═══ THE DATA ═══

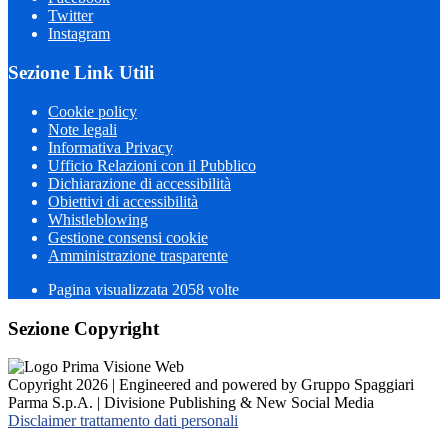
Twitter
Instagram
Sezione Link Utili
Cookie policy
Note legali
Informativa Privacy
Ufficio Relazioni con il Pubblico
Dichiarazione di accessibilità
Obiettivi di accessibilità
Whistleblowing
Gestione consensi cookie
Amministrazione trasparente
Pagina visualizzata
2058
volte
Sezione Copyright
Copyright 2026 | Engineered and powered by Gruppo Spaggiari
Parma S.p.A. | Divisione Publishing & New Social Media
Disclaimer trattamento dati personali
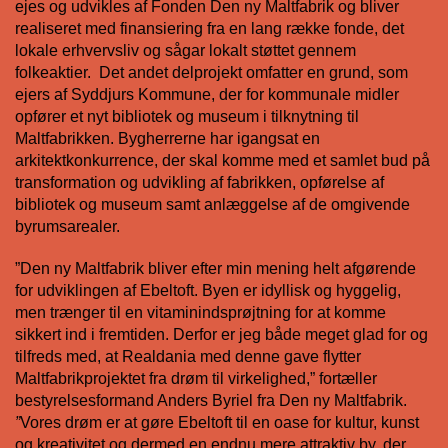
ejes og udvikles af Fonden Den ny Maltfabrik og bliver
realiseret med finansiering fra en lang række fonde, det
lokale erhvervsliv og sågar lokalt støttet gennem
folkeaktier. Det andet delprojekt omfatter en grund, som
ejers af Syddjurs Kommune, der for kommunale midler
opfører et nyt bibliotek og museum i tilknytning til
Maltfabrikken. Bygherrerne har igangsat en
arkitektkonkurrence, der skal komme med et samlet bud på
transformation og udvikling af fabrikken, opførelse af
bibliotek og museum samt anlæggelse af de omgivende
byrumsarealer.
”Den ny Maltfabrik bliver efter min mening helt afgørende
for udviklingen af Ebeltoft. Byen er idyllisk og hyggelig,
men trænger til en vitaminindsprøjtning for at komme
sikkert ind i fremtiden. Derfor er jeg både meget glad for og
tilfreds med, at Realdania med denne gave flytter
Maltfabrikprojektet fra drøm til virkelighed,” fortæller
bestyrelsesformand Anders Byriel fra Den ny Maltfabrik.
”
Vores drøm er at gøre Ebeltoft til en oase for kultur, kunst
og kreativitet og dermed en endnu mere attraktiv by, der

═══

EXERCISE DIRECTIONS: Take the records from their first line through the line containing "Sezione Copyright" and please return exactly those lines, both ends included, minus the pictures.

OUTPUT OF THE TASK:
Twitter
Instagram
Sezione Link Utili
Cookie policy
Note legali
Informativa Privacy
Ufficio Relazioni con il Pubblico
Dichiarazione di accessibilità
Obiettivi di accessibilità
Whistleblowing
Gestione consensi cookie
Amministrazione trasparente
Pagina visualizzata
2058
volte
Sezione Copyright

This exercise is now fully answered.